Document a set of technical issues related to C++/Rust interoperability with broad community consensus to serve as a starting point for proposed solutions and facilitating cooperation among stakeholders in both language communities.

## Motivation

C++ has been a leading systems language for most of its 40 year history. There are billions of lines of code representing trillions of dollars of value stored in C++ codebases. In domains where systems languages are required, there are very few options and even fewer with the safety properties of Rust. In the near term, it is neither feasible, nor advisable to rewrite a significant fraction of the C++ actively used today. [Empirical studies] have shown significantly more benefit in writing *new* code in memory-safe languages. This makes enabling Rust development within C++ codebases essential, and doing so requires high-performance, safe, ergonomic interop.

There are many challenges to this kind of interop, and they can be solved in many different ways. To the extent that discrete problems within the interop space can be solved in a shared way, both communities stand to benefit, but thus far there has been relatively little progress in implementing solutions other than external libraries, each of which typically have their own approach, requiring significant investment for end users. To build better solutions to foundational interop problems that may require changes to the standard libraries, toolchains or the languages themselves, we will first clearly and rigorously define the individual problems and solution requirements with input from experts from both languages including implementors of compilers and standard libraries. Achieving consensus in defining the problems will facilitate the creation and discussion of proposed solutions with the appropriate stakeholders and improve the chances that solutions succeed in broadly benefiting interop consumers.

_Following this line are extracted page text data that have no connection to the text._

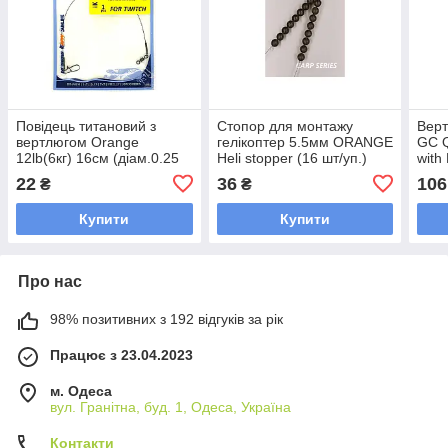
Повідець титановий з
Стопор для монтажу
Верт
вертлюгом Orange
гелікоптер 5.5мм ORANGE
GC Q
12lb(6кг) 16см (діам.0.25
Heli stopper (16 шт/уп.)
with
мм) (1шт/уп) F1216
(AC2010)
(10ш
22
36
106
₴
₴
Ukrspin Spinning Titaniun
Leader
Купити
Купити
Про нас
98% позитивних з 192 відгуків за рік
Працює з 23.04.2023
м. Одеса
вул. Гранітна, буд. 1, Одеса, Україна
Контакти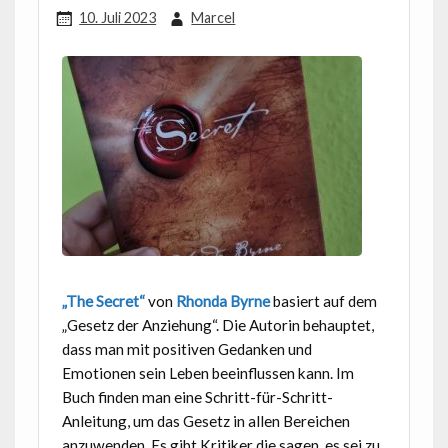
10. Juli 2023
Marcel
„The Secret“
von
Rhonda Byrne
basiert auf dem
„Gesetz der Anziehung“. Die Autorin behauptet,
dass man mit positiven Gedanken und
Emotionen sein Leben beeinflussen kann. Im
Buch finden man eine Schritt-für-Schritt-
Anleitung, um das Gesetz in allen Bereichen
anzuwenden. Es gibt Kritiker die sagen, es sei zu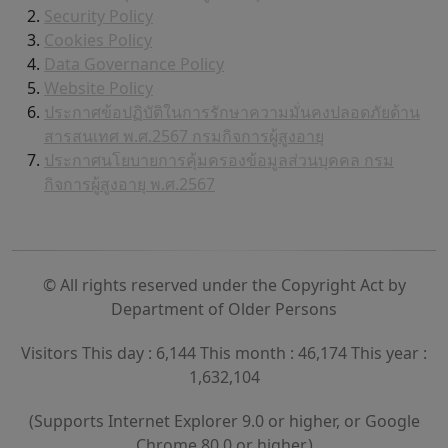
Security Policy
Cookies Policy
Data Governance Policy
Website Policy
ประกาศข้อปฏิบัติในการรักษาความมั่นคงปลอดภัยด้าน
สารสนเทศ พ.ศ.2567 กรมกิจการผู้สูงอายุ
ประกาศนโยบายการคุ้มครองข้อมูลส่วนบุคคล กรม
กิจการผู้สูงอายุ พ.ศ.2567
© All rights reserved under the Copyright Act by
Department of Older Persons
Visitors This day : 6,144 This month : 46,174 This year :
1,632,104
(Supports Internet Explorer 9.0 or higher, or Google
Chrome 80.0 or higher.)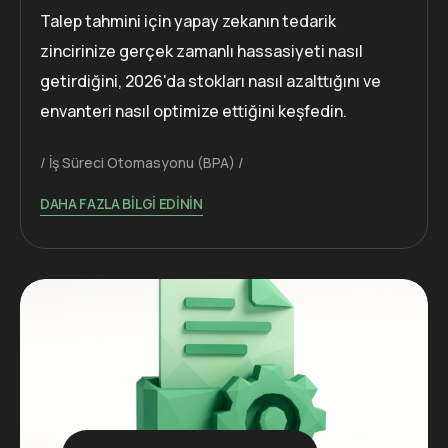
Talep tahmini için yapay zekanın tedarik
zincirinize gerçek zamanlı hassasiyeti nasıl
getirdiğini, 2026'da stokları nasıl azalttığını ve
envanteri nasıl optimize ettiğini keşfedin.
İş Süreci Otomasyonu (BPA)
DAHA FAZLA BILGI EDININ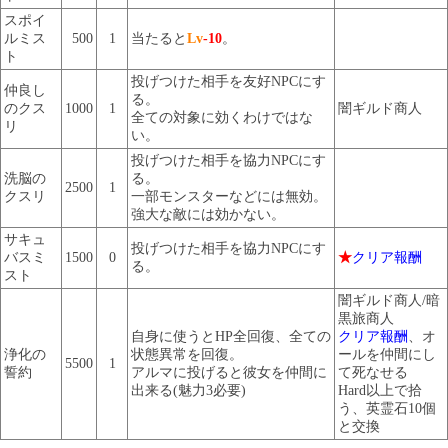
スポイ
ルミス
500
1
当たると
Lv
-10
。
ト
投げつけた相手を友好NPCにす
仲良し
る。
のクス
1000
1
闇ギルド商人
全ての対象に効くわけではな
リ
い。
投げつけた相手を協力NPCにす
洗脳の
る。
2500
1
クスリ
一部モンスターなどには無効。
強大な敵には効かない。
サキュ
投げつけた相手を協力NPCにす
バスミ
1500
0
★
クリア報酬
る。
スト
闇ギルド商人/暗
黒旅商人
自身に使うとHP全回復、全ての
クリア報酬
、オ
浄化の
状態異常を回復。
ールを仲間にし
5500
1
誓約
アルマに投げると彼女を仲間に
て死なせる
出来る(魅力3必要)
Hard以上で拾
う、英霊石10個
と交換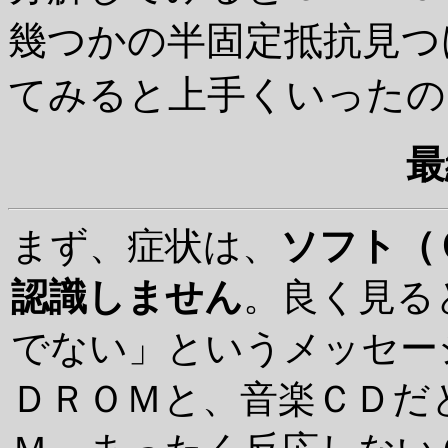
幾つかの半固定抵抗見つ
てみると上手くいったの
最
まず、症状は、
ソフト（
認識しません
。良く見る
でない」というメッセー
ＤＲＯＭと、音楽ＣＤだ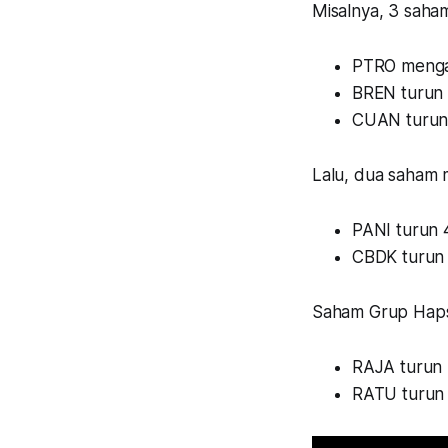
Misalnya, 3 saha
PTRO mengal
BREN turun s
CUAN turun 
Lalu, dua saham m
PANI turun 
CBDK turun 
Saham Grup Haps
RAJA turun 
RATU turun 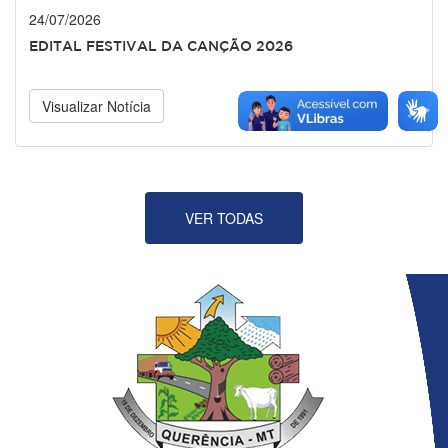
24/07/2026
EDITAL FESTIVAL DA CANÇÃO 2026
Visualizar Notícia
VER TODAS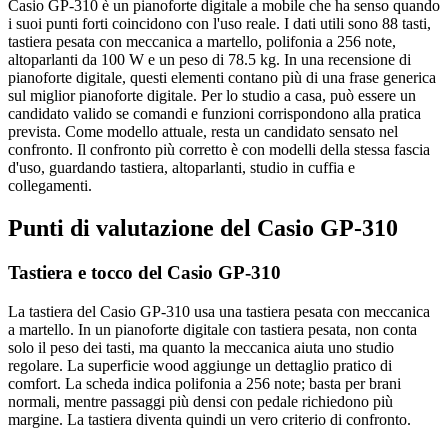
Casio GP-310 è un pianoforte digitale a mobile che ha senso quando
i suoi punti forti coincidono con l'uso reale. I dati utili sono 88 tasti,
tastiera pesata con meccanica a martello, polifonia a 256 note,
altoparlanti da 100 W e un peso di 78.5 kg. In una recensione di
pianoforte digitale, questi elementi contano più di una frase generica
sul miglior pianoforte digitale. Per lo studio a casa, può essere un
candidato valido se comandi e funzioni corrispondono alla pratica
prevista. Come modello attuale, resta un candidato sensato nel
confronto. Il confronto più corretto è con modelli della stessa fascia
d'uso, guardando tastiera, altoparlanti, studio in cuffia e
collegamenti.
Punti di valutazione del Casio GP-310
Tastiera e tocco del Casio GP-310
La tastiera del Casio GP-310 usa una tastiera pesata con meccanica
a martello. In un pianoforte digitale con tastiera pesata, non conta
solo il peso dei tasti, ma quanto la meccanica aiuta uno studio
regolare. La superficie wood aggiunge un dettaglio pratico di
comfort. La scheda indica polifonia a 256 note; basta per brani
normali, mentre passaggi più densi con pedale richiedono più
margine. La tastiera diventa quindi un vero criterio di confronto.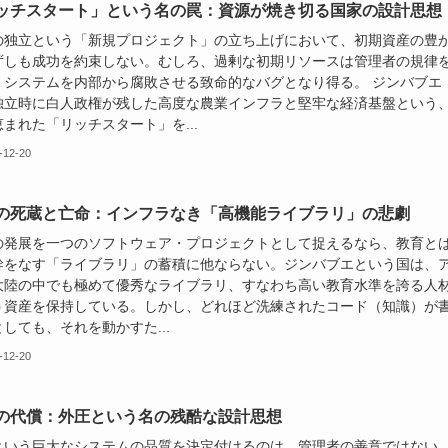
ッチスタート」という名の罠：資源が焼き切る国家の設計思想
の独立という「新規プロジェクト」の立ち上げにおいて、初期資産の豊
ずしも成功を約束しない。むしろ、過剰な初期リソースは管理者の規律
、システムを内部から腐敗させる致命的なバグとなり得る。 ジンバブエ
独立時に白人政権が残した高度な農業インフラと堅牢な経済基盤という
まれた「リッチスタート」を...
-12-20
の死蔵と亡命：インフラなき「高機能ライブラリ」の悲劇
の発展を一つのソフトウェア・プロジェクトとして捉えるなら、教育と
幹をなす「ライブラリ」の蓄積に他ならない。ジンバブエという国は、
大陸の中でも極めて優秀なライブラリ、すなわち高い教育水準を誇る人
う資産を保持している。しかし、どれほど洗練されたコード（知識）が
しても、それを動かすた...
-12-20
の代償：外圧という名の残酷な設計思想
という巨大なシステムの品質を決定付けるのは、管理者の善意ではない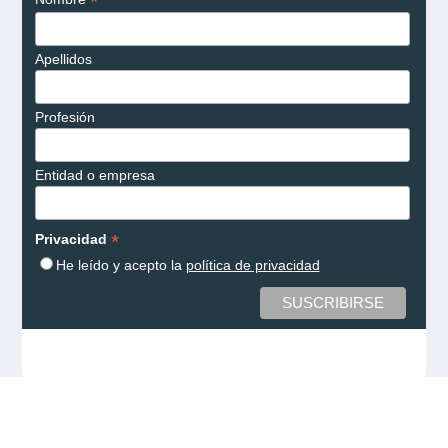
*
Apellidos
Profesión
Entidad o empresa
*
Privacidad
He leído y acepto la
política de privacidad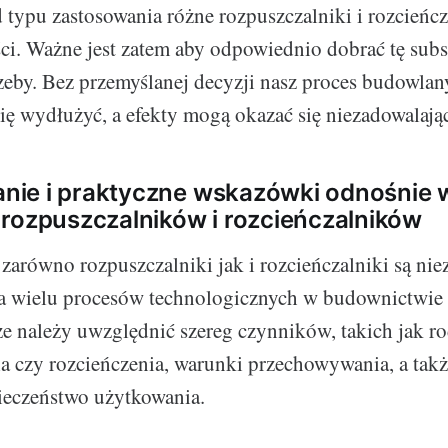
 typu zastosowania różne rozpuszczalniki i rozcieńc
ci. Ważne jest zatem aby odpowiednio dobrać tę subs
zeby. Bez przemyślanej decyzji nasz proces budowlan
ię wydłużyć, a efekty mogą okazać się niezadowalają
ie i praktyczne wskazówki odnośnie w
rozpuszczalników i rozcieńczalników
arówno rozpuszczalniki jak i rozcieńczalniki są ni
 wielu procesów technologicznych w budownictwie c
e należy uwzględnić szereg czynników, takich jak ro
a czy rozcieńczenia, warunki przechowywania, a takż
ieczeństwo użytkowania.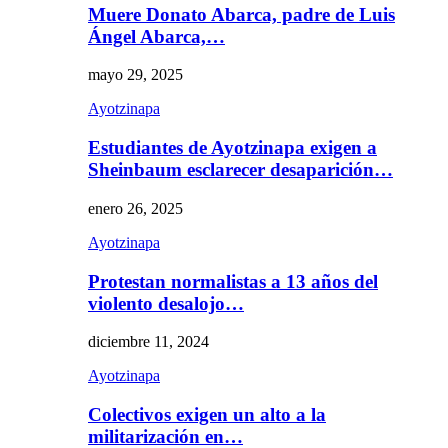
Muere Donato Abarca, padre de Luis
Ángel Abarca,…
mayo 29, 2025
Ayotzinapa
Estudiantes de Ayotzinapa exigen a
Sheinbaum esclarecer desaparición…
enero 26, 2025
Ayotzinapa
Protestan normalistas a 13 años del
violento desalojo…
diciembre 11, 2024
Ayotzinapa
Colectivos exigen un alto a la
militarización en…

[Empirical studies]: https://www.usenix.org/conference/usenixsecurity22/presentation/alexopoulos

### The status quo

C++/Rust interoperation is an incredibly broad problem space owing to the fact that the C++ language has been continuously developed for 40 years and has actively maintained implementations on numerous architectures and [several different toolchains]. Furthermore, the requirements of interop consumers varies according to the application as well as constraints on compilers and C++ language versions. Neither Rust nor C++ has language- or standard library-level support for direct interoperation. Instead, the C system ABI is used as the *lingua franca* for directly calling into the opposite language. While there are ways to achieve cross-language interoperation an a language-agnostic fashion, such as interprocess communication, this proposal is concerned with high-performance, FFI-based interoperation. This is required in performance-critical domains where Rust and C++ are among the few viable language choices and the problems for this kind of interoperation may benefit from coordinated changes in both languages. For more on the domain of interest, see the [C++/Rust Interoperability Problem Statement].

Currently there are a variety of approaches to this kind of interop from tools like [bindgen] and [cbindgen] which automate only the creation of type and function declarations for FFI calls, to higher-level approaches like [cxx], [crubit] and [zngur], which provide varying levels of automation to handle both binding generation and sharing of data across the FFI boundary. All differ in the specifics and though there are many elements to their approaches which are similar, they do not share any common foundation and each builds a solution supported only by the very limited facilities of Rust and C++ to declare functions and data which are compatible with the C system ABI.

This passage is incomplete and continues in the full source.